The four-seater, 2014 Scion FR-S comes in one trim level. Standard equipment includes such things like 17-inch wheels, A/C, full power accessories, a height adjustable drivers seat, a hard to find in smaller cars tilt-and telescoping steering wheel, cruise control, Bluetooth connectivity, and an 8-speaker sound system.

     In lieu of factory options, like all other Scion's, you can get an overwhelming number of dealer-installed accessories, like fog lights, or this testers performance exhaust system, which has quite a happy sound to it.

     Under that sleek looking hood is the heart of this beast, a 2.0 liter 4 cylinder boxer engine, that kicks out a healthy 200 horsepower, and 151 lb.-ft of torque. A 6-speed manual comes as standard, however you can get a 6-speed auto if you prefer to have the car do all the shifting for you. All power is routed to the rear wheels only.

     In performance testing, the automatic equipped FR-S made the sprint to 60 in a slow 8 seconds. The heavier yet more powerful coupes mentioned earlier could do it faster, for obvious reasons that don't need to be said.

     Fuel economy is  25 city/34 highway, which is ok, but given that it is a smaller car, it could be a little better.

     Standard safety features on the FR-S include ABS, traction and stability control, front seat side airbags, and full length curtain airbags.

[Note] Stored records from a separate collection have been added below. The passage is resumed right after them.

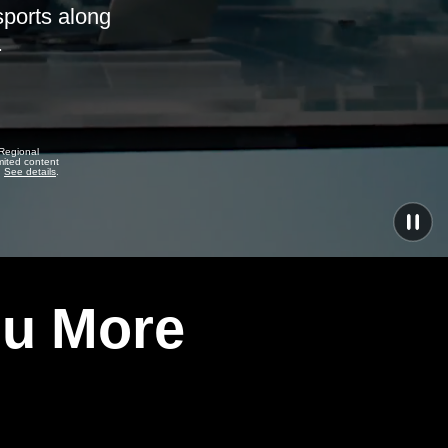
sports along
.
 Regional
mited content
.
See details
.
ou More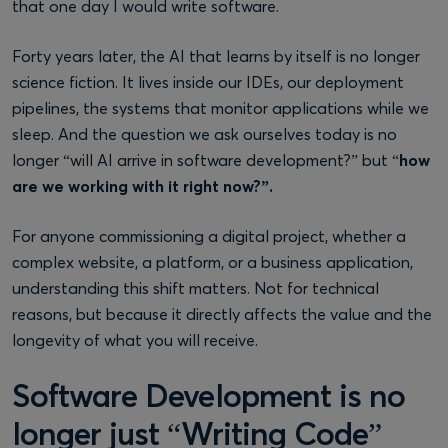
that one day I would write software.
Forty years later, the AI that learns by itself is no longer
science fiction. It lives inside our IDEs, our deployment
pipelines, the systems that monitor applications while we
sleep. And the question we ask ourselves today is no
longer “will AI arrive in software development?” but “
how
are we working with it right now?”.
For anyone commissioning a digital project, whether a
complex website, a platform, or a business application,
understanding this shift matters. Not for technical
reasons, but because it directly affects the value and the
longevity of what you will receive.
Software Development is no
longer just “Writing Code”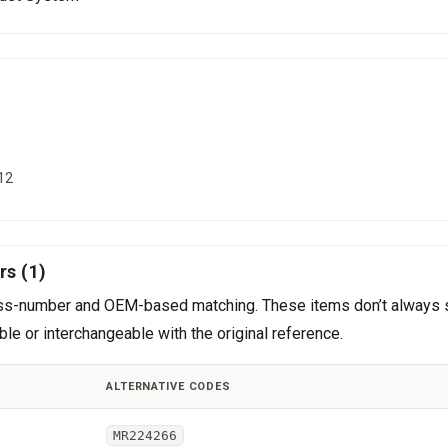
12
rs (1)
cross-number and OEM-based matching. These items don’t always 
le or interchangeable with the original reference.
ALTERNATIVE CODES
MR224266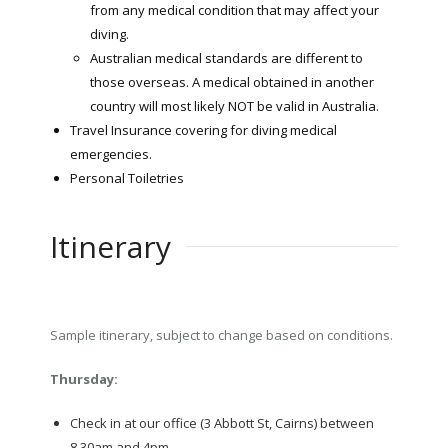
from any medical condition that may affect your
diving.
Australian medical standards are different to
those overseas. A medical obtained in another
country will most likely NOT be valid in Australia.
Travel Insurance covering for diving medical
emergencies.
Personal Toiletries
Itinerary
Sample itinerary, subject to change based on conditions.
Thursday:
Check in at our office (3 Abbott St, Cairns) between
8.30am and 4pm.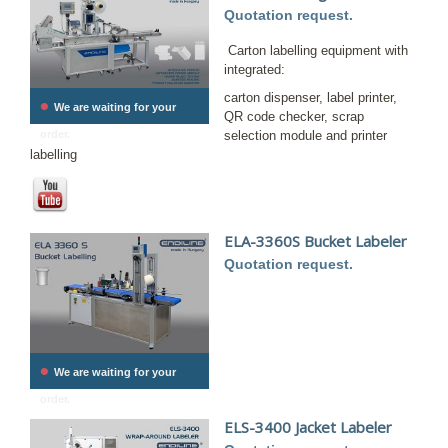
Quotation request.
Carton labelling equipment with
integrated:
carton dispenser, label printer,
•
We are waiting for your
QR code checker, scrap
order.
selection module and printer
labelling
ELA-3360S Bucket Labeler
Quotation request.
•
We are waiting for your
order.
ELS-3400 Jacket Labeler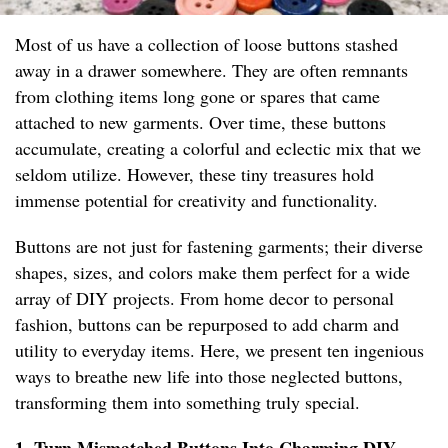
Most of us have a collection of loose buttons stashed
away in a drawer somewhere. They are often remnants
from clothing items long gone or spares that came
attached to new garments. Over time, these buttons
accumulate, creating a colorful and eclectic mix that we
seldom utilize. However, these tiny treasures hold
immense potential for creativity and functionality.
Buttons are not just for fastening garments; their diverse
shapes, sizes, and colors make them perfect for a wide
array of DIY projects. From home decor to personal
fashion, buttons can be repurposed to add charm and
utility to everyday items. Here, we present ten ingenious
ways to breathe new life into those neglected buttons,
transforming them into something truly special.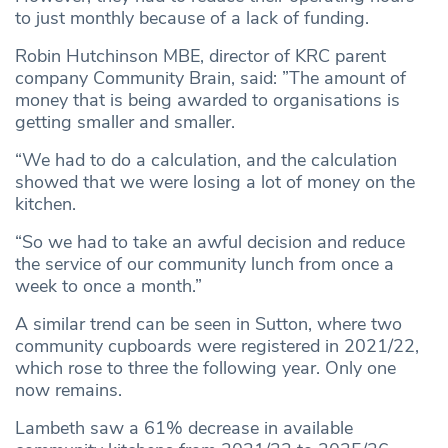
to just monthly because of a lack of funding.
Robin Hutchinson MBE, director of KRC parent
company Community Brain, said: ”The amount of
money that is being awarded to organisations is
getting smaller and smaller.
“We had to do a calculation, and the calculation
showed that we were losing a lot of money on the
kitchen.
“So we had to take an awful decision and reduce
the service of our community lunch from once a
week to once a month.”
A similar trend can be seen in Sutton, where two
community cupboards were registered in 2021/22,
which rose to three the following year. Only one
now remains.
Lambeth saw a 61% decrease in available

 In brake testing, the FR-S came to a stop from 60 mph in 120 feet, a respectable distance for this little hot rod. In crash test ratings, the FR-S earned the highest possible rating of good from the IIHS in the moderate frontal overlap, side and roof strength test areas.

     Scion has made hardly and concessions in the cockpit of the FR-S. It is a simple, business like cabin that emphasizes driving, with a does of Toyota and Subaru materials and switches. The cockpit likes a little barren, compared to the likes of the Ford Focus ST, yet it feels like a back to basics sports car that Toyota has been missing since the departure of the Supra. As mentioned earlier, a touchscreen interface for the audio system, but opting for the BeSpoke system is still the only way outside of aftermarket units to get nav and smartphone app functionality.

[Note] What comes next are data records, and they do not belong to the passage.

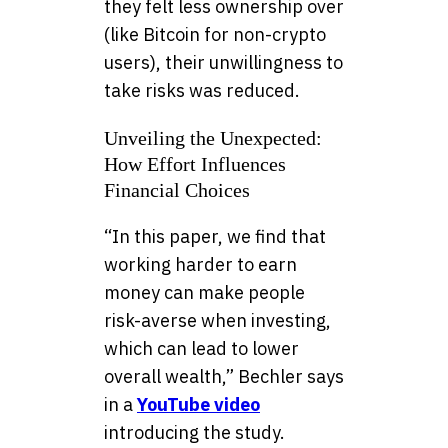
they felt less ownership over
(like Bitcoin for non-crypto
users), their unwillingness to
take risks was reduced.
Unveiling the Unexpected:
How Effort Influences
Financial Choices
“In this paper, we find that
working harder to earn
money can make people
risk-averse when investing,
which can lead to lower
overall wealth,” Bechler says
in a
YouTube video
introducing the study.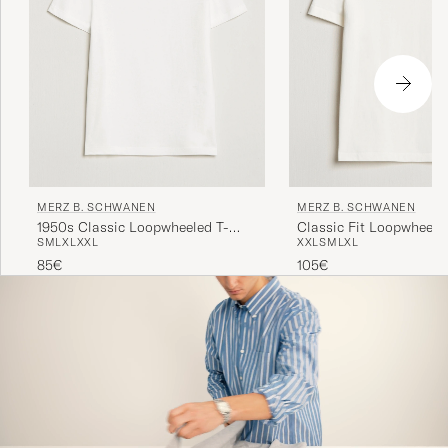
MERZ B. SCHWANEN
MERZ B. SCHWANEN
1950s Classic Loopwheeled T-
Classic Fit Loopwheeled
S
M
L
XL
XXL
XXL
S
M
L
XL
shirt White
White
85€
105€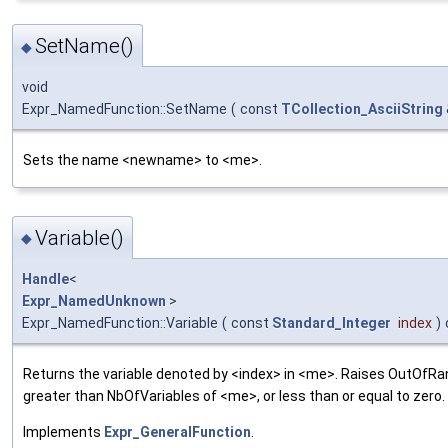
SetName()
◆
void
Expr_NamedFunction::SetName
(
const
TCollection_AsciiString
Sets the name <newname> to <me>.
Variable()
◆
Handle
<
Expr_NamedUnknown
>
Expr_NamedFunction::Variable
(
const
Standard_Integer
index
)
Returns the variable denoted by <index> in <me>. Raises OutOfRan
greater than NbOfVariables of <me>, or less than or equal to zero.
Implements
Expr_GeneralFunction
.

     The front seats are quite firm, but offer great support for hard driving, but they remain somewhat comfortable over longer distances as well. Drivers of almost any size will be able to find a comfortable position, and the long, low hood offers a great view of the road ahead.

There is a backseat, but almost nobody will fit back there. Legroom is almost non-existant, heads bob up and down like a dinghy on rough seas, and the center tunnel impedes hip room. Trunk space is a small 6.9 cubic feet, although folding down the pretty much pointless back seat will increase that space generously.

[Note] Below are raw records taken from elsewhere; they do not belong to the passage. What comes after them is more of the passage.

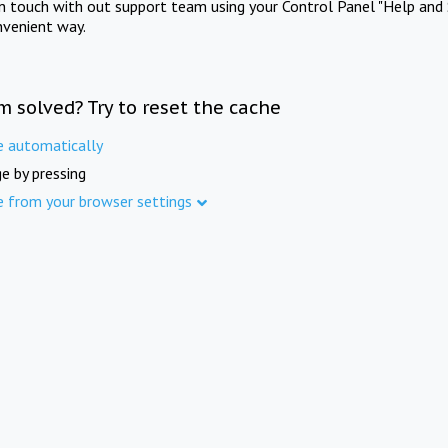
in touch with out support team using your Control Panel "Help and 
nvenient way.
m solved? Try to reset the cache
e automatically
e by pressing
e from your browser settings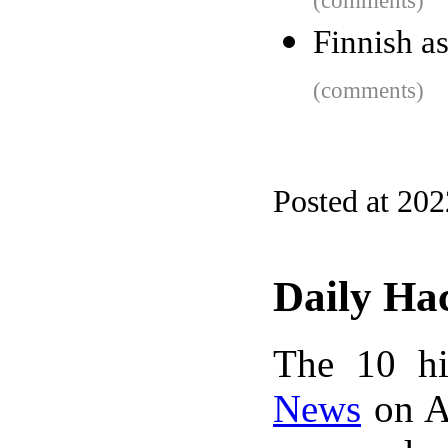
(comments)
Finnish a
(comments)
Posted at 20
Daily Ha
The 10 hi
News
on A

     If you prefer a car that can set the freeways ablaze in a screen of tire  smoke, the Scion FR-S might not be the car for you.  Power is sufficient, but not much more than that. The FR-S compensates that with amazing grip, feel and thrills around bending corners. The level of control and communication with the driver is beyond anything in this price range. In addition, the feel of the brake pedal is firm, and the chassis remains happy, even over some of the worst roads in the area.  Even the automatic gearbox is tuned for sporty driving.

     Away from the twisty roads, driving the FR-S is still fun. It's quite easy to drive, with a good ride that makes civilized work of the daily commute or flat stretches of the road trip you want to take. However, there is a good amount of road noise coming through the cabin, especially on concrete freeways.